Sixty-One

13

I lay awake in my hospital bed after surgery, the priority right now that I have to prove that I can pee. The anesthetic can put the bladder to sleep apparently, and if it doesn’t rouse that means the insertion of a catheter.

They fitted me with one during the initial surgery some eleven days earlier. I woke to find the catheter inserted you know where, and an external fixator fitted to my leg – that’s like scaffolding screwed directly into the bones to hold them in place while they wait for the swelling to go down so they can then perform the actual surgery.

I wore the catheter for a couple of days. It was convenient given I was bedridden. During one of his periodic visits, the surgeon said it was a risk of infection, and instructed the nurse to remove it. That was a short but intense discomfort that I don’t want to repeat.

So now, that’s my biggest dread: another catheter. And, presumably, the insertion of it while I’m awake. I need to pee. I desperately need to prove that I can pee, which means I have to take the pressure off myself. When I stress about doing it, that’s when I can’t.

I try to distract myself with other things. My right leg is numb; they’ve cut me open and inserted plates, as well as incorporated a bone graft – I don’t know why. Right now, the pain’s bearable. But come the morning, once the effects of the morphine and ketamine have expired, I know I’ll feel the pain of being cut open and plates being drilled into my bones.

Closing my eyes, I try to visualize a healing light shining on my leg. I’ve vowed that I will do everything possible, explore every avenue, to ensure that this leg will heal fully, regardless of the amount of times the surgeon has told me, “This is a really bad break”, and the concerns around the nerve and structural damage.

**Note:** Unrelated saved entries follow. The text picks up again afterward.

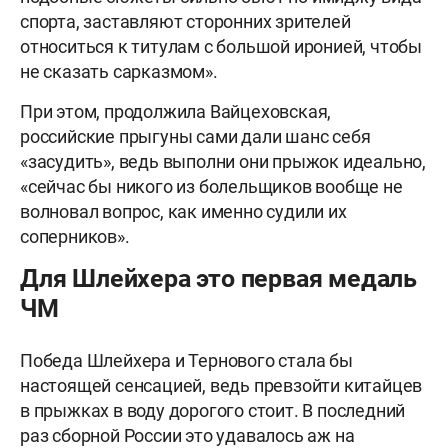
спорта, заставляют сторонних зрителей
относиться к титулам с большой иронией, чтобы
не сказать сарказмом».
При этом, продолжила Вайцеховская,
российские прыгуны сами дали шанс себя
«засудить», ведь выполни они прыжок идеально,
«сейчас бы никого из болельщиков вообще не
волновал вопрос, как именно судили их
соперников».
Для Шлейхера это первая медаль
ЧМ
Победа Шлейхера и Тернового стала бы
настоящей сенсацией, ведь превзойти китайцев
в прыжках в воду дорогого стоит. В последний
раз сборной России это удавалось аж на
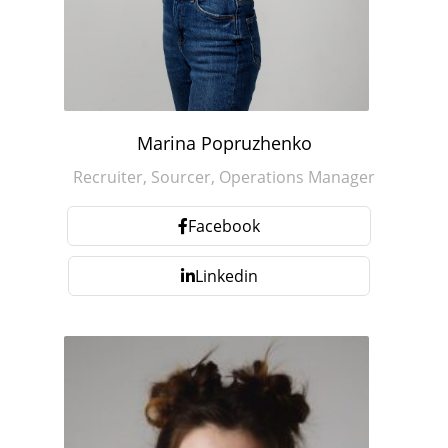
Marina Popruzhenko
Recruiter, Sourcer, Operations Manager
Facebook
Linkedin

An image paints itself in my mind, a gorgeous but surreal forest-scape, the colors so bright and overwhelming that I know this isn’t something that exists on this Earth, or that my imagination can conjure. Even this is just my poor interpretation, my limited mortal understanding of something far greater than my mind can conceptualize.

But what fills me is an impenetrable tranquility that I’ve never experienced – not from times I felt blissful calm when I used the sedative Ativan as a nineteen-year-old; or like what I felt when I randomly yet organically meditated when I was in my twenties, and would feel a soothing peacefulness; or when my GP dosed me with eight milligrams (when ten is overdose territory) of Xanax daily for two weeks to get me through the horrible start-up effects of Aropax when I was thirty.

I open my eyes and the vision disappears.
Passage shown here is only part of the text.